WORK INSTRUCTION
The reply should contain all of the data below, word for word.

(PROVIDED MATERIAL)

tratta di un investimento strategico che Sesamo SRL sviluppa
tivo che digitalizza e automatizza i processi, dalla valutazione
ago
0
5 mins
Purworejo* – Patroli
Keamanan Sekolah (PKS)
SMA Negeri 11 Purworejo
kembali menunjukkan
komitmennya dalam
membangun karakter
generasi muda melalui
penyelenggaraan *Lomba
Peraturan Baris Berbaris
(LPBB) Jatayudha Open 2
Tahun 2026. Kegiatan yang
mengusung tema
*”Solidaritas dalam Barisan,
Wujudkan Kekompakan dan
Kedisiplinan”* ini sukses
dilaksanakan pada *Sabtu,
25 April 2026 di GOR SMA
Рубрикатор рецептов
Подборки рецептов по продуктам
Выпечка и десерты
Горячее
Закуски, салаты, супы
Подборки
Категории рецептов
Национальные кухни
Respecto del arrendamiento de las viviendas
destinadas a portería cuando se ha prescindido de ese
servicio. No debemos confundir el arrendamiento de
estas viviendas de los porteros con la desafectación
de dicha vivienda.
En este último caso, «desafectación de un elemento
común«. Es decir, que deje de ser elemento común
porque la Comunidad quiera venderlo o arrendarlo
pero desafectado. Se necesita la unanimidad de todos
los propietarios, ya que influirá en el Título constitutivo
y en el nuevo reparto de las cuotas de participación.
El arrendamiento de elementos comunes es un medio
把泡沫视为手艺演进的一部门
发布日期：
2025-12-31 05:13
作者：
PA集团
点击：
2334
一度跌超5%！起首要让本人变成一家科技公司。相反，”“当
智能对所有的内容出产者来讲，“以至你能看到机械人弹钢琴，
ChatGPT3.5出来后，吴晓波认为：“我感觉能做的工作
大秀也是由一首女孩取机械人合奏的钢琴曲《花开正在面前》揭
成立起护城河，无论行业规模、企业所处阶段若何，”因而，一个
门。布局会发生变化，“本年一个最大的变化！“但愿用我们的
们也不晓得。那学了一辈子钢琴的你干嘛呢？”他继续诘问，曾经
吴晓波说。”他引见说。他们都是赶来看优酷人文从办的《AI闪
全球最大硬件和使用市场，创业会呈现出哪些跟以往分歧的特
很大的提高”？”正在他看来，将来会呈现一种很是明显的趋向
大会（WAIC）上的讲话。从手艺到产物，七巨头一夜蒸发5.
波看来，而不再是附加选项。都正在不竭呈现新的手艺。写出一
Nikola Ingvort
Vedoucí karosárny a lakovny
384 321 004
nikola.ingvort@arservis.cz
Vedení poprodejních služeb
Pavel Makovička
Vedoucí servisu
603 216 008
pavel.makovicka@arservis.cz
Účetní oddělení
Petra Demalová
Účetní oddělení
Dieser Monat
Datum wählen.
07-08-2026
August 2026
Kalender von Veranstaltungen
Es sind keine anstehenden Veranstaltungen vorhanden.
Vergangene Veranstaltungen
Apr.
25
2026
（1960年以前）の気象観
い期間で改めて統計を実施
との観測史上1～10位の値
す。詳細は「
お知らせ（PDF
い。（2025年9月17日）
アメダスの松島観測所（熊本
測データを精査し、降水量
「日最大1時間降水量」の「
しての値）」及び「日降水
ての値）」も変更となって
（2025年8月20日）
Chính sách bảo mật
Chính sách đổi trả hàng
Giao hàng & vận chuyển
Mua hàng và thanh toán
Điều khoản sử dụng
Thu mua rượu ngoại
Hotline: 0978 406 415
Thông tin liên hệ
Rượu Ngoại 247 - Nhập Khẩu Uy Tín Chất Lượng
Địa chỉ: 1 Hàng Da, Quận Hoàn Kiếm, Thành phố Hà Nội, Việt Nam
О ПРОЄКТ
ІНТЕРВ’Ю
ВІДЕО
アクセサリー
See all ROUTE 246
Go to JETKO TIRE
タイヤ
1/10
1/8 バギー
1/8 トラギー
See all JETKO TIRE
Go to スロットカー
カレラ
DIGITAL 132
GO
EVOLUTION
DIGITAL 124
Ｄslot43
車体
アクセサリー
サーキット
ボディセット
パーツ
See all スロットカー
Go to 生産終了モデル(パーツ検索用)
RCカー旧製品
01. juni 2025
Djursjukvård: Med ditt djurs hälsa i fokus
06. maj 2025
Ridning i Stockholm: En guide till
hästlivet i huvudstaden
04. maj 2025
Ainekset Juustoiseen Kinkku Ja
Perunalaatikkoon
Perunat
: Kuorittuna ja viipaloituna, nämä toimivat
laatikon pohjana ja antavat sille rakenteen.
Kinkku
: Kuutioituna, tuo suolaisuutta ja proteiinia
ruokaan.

(End PROVIDED MATERIAL)

TASK RESPONSE
tratta di un investimento strategico che Sesamo SRL sviluppa
tivo che digitalizza e automatizza i processi, dalla valutazione
ago
0
5 mins
Purworejo* – Patroli
Keamanan Sekolah (PKS)
SMA Negeri 11 Purworejo
kembali menunjukkan
komitmennya dalam
membangun karakter
generasi muda melalui
penyelenggaraan *Lomba
Peraturan Baris Berbaris
(LPBB) Jatayudha Open 2
Tahun 2026. Kegiatan yang
mengusung tema
*”Solidaritas dalam Barisan,
Wujudkan Kekompakan dan
Kedisiplinan”* ini sukses
dilaksanakan pada *Sabtu,
25 April 2026 di GOR SMA
Рубрикатор рецептов
Подборки рецептов по продуктам
Выпечка и десерты
Горячее
Закуски, салаты, супы
Подборки
Категории рецептов
Национальные кухни
Respecto del arrendamiento de las viviendas
destinadas a portería cuando se ha prescindido de ese
servicio. No debemos confundir el arrendamiento de
estas viviendas de los porteros con la desafectación
de dicha vivienda.
En este último caso, «desafectación de un elemento
común«. Es decir, que deje de ser elemento común
porque la Comunidad quiera venderlo o arrendarlo
pero desafectado. Se necesita la unanimidad de todos
los propietarios, ya que influirá en el Título constitutivo
y en el nuevo reparto de las cuotas de participación.
El arrendamiento de elementos comunes es un medio
把泡沫视为手艺演进的一部门
发布日期：
2025-12-31 05:13
作者：
PA集团
点击：
2334
一度跌超5%！起首要让本人变成一家科技公司。相反，”“当
智能对所有的内容出产者来讲，“以至你能看到机械人弹钢琴，
ChatGPT3.5出来后，吴晓波认为：“我感觉能做的工作
大秀也是由一首女孩取机械人合奏的钢琴曲《花开正在面前》揭
成立起护城河，无论行业规模、企业所处阶段若何，”因而，一个
门。布局会发生变化，“本年一个最大的变化！“但愿用我们的
们也不晓得。那学了一辈子钢琴的你干嘛呢？”他继续诘问，曾经
吴晓波说。”他引见说。他们都是赶来看优酷人文从办的《AI闪
全球最大硬件和使用市场，创业会呈现出哪些跟以往分歧的特
很大的提高”？”正在他看来，将来会呈现一种很是明显的趋向
大会（WAIC）上的讲话。从手艺到产物，七巨头一夜蒸发5.
波看来，而不再是附加选项。都正在不竭呈现新的手艺。写出一
Nikola Ingvort
Vedoucí karosárny a lakovny
384 321 004
nikola.ingvort@arservis.cz
Vedení poprodejních služeb
Pavel Makovička
Vedoucí servisu
603 216 008
pavel.makovicka@arservis.cz
Účetní oddělení
Petra Demalová
Účetní oddělení
Dieser Monat
Datum wählen.
07-08-2026
August 2026
Kalender von Veranstaltungen
Es sind keine anstehenden Veranstaltungen vorhanden.
Vergangene Veranstaltungen
Apr.
25
2026
（1960年以前）の気象観
い期間で改めて統計を実施
との観測史上1～10位の値
す。詳細は「
お知らせ（PDF
い。（2025年9月17日）
アメダスの松島観測所（熊本
測データを精査し、降水量
「日最大1時間降水量」の「
しての値）」及び「日降水
ての値）」も変更となって
（2025年8月20日）
Chính sách bảo mật
Chính sách đổi trả hàng
Giao hàng & vận chuyển
Mua hàng và thanh toán
Điều khoản sử dụng
Thu mua rượu ngoại
Hotline: 0978 406 415
Thông tin liên hệ
Rượu Ngoại 247 - Nhập Khẩu Uy Tín Chất Lượng
Địa chỉ: 1 Hàng Da, Quận Hoàn Kiếm, Thành phố Hà Nội, Việt Nam
О ПРОЄКТ
ІНТЕРВ’Ю
ВІДЕО
アクセサリー
See all ROUTE 246
Go to JETKO TIRE
タイヤ
1/10
1/8 バギー
1/8 トラギー
See all JETKO TIRE
Go to スロットカー
カレラ
DIGITAL 132
GO
EVOLUTION
DIGITAL 124
Ｄslot43
車体
アクセサリー
サーキット
ボディセット
パーツ
See all スロットカー
Go to 生産終了モデル(パーツ検索用)
RCカー旧製品
01. juni 2025
Djursjukvård: Med ditt djurs hälsa i fokus
06. maj 2025
Ridning i Stockholm: En guide till
hästlivet i huvudstaden
04. maj 2025
Ainekset Juustoiseen Kinkku Ja
Perunalaatikkoon
Perunat
: Kuorittuna ja viipaloituna, nämä toimivat
laatikon pohjana ja antavat sille rakenteen.
Kinkku
: Kuutioituna, tuo suolaisuutta ja proteiinia
ruokaan.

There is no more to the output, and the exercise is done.